In fairness to Defendant MERS, the present motion was filed several months before Residential Funding was issued. Nonetheless, Defendants' brief does not state which Defendant was the "foreclosing entity." Defendants' exhibits do not rule out the possibility that MERS improperly acted in that role in the present foreclosure. See Matthews v. Mortgage Electronic Registration Systems, 2011 WL 2563180, *2 (E.D.Mich.) (E.D.Mich.2011)(Murphy, J.). Therefore, claims against MERS stated in Count IV, ¶1 of the Complaint should not be dismissed.

B. Claims Under TILA and HOEPA are Subject to Dismissal

Present Defendants BOA, Countrywide, and MERS argue that because none of them was the originating lender in the January 7, 2005 mortgage agreement, TILA's requirements are inapplicable. Defendants' Brief at 5-7. Citing 15 U.S.C. § 1641(a), they note that they are not liable under TILA as either assignees or agents of the originating lender. Id. at 7-8. They argue further that the TILA and HOEPA claims are time-barred. Id. at 4-5, 8-9.

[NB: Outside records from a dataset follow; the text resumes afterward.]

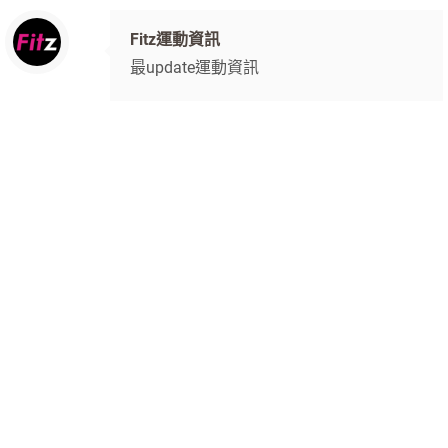
Fitz運動資訊
最update運動資訊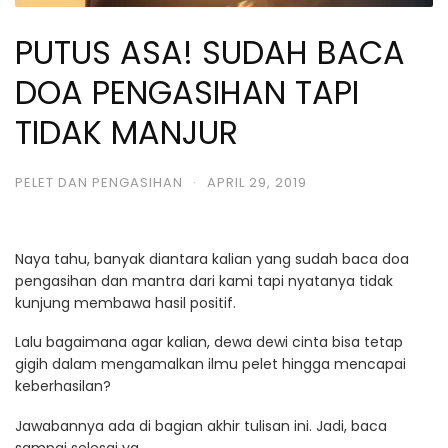
PUTUS ASA! SUDAH BACA
DOA PENGASIHAN TAPI
TIDAK MANJUR
PELET DAN PENGASIHAN
·
APRIL 29, 2019
Naya tahu, banyak diantara kalian yang sudah baca doa
pengasihan dan mantra dari kami tapi nyatanya tidak
kunjung membawa hasil positif.
Lalu bagaimana agar kalian, dewa dewi cinta bisa tetap
gigih dalam mengamalkan ilmu pelet hingga mencapai
keberhasilan?
Jawabannya ada di bagian akhir tulisan ini. Jadi, baca
sampai selesai ya.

Even assuming that the TILA claims had some merit, they are wholly barred by the statute of limitations. The mortgage was executed on January 7, 2005. Plaintiffs filed suit on May 18, 2010. The one-year statute of limitations on claims for damages under the Act has long since passed. 15 U.S.C. § 1640(e). Plaintiffs' claims under HOEPA are subject to the same statute of limitations. As either assignees or agents of the originating lender, present Defendants' liability would be limited to instances where the disclosure statement was facially inadequate. see § 1641(a). Plaintiffs have made no such claims.

Likewise, as to the claim for rescission, the three-year statute of limitations had expired well before Plaintiffs filed suit. 15 U.S.C. §1635(f). More obviously, Plaintiffs' "purchase money" mortgage is exempt from rescission as provided by 15 U.S.C. §1602(w). "The right of rescission under section 1635 does not apply to a 'residential mortgage transaction,' . . . defined as a 'transaction in which a mortgage, deed of trust, purchase money security interest arising under an installment sales contract, or equivalent consensual security interest is created or retained against the consumer's dwelling to finance the acquisition or initial construction of such dwelling.'" Yaldu v. Bank of America Corp., 700 F.Supp.2d 832, 841 (E.D.Mich.,2010)(Lawson, J.)(citing 15 U.S.C. §§ 1635(e)(1), 1602(w)).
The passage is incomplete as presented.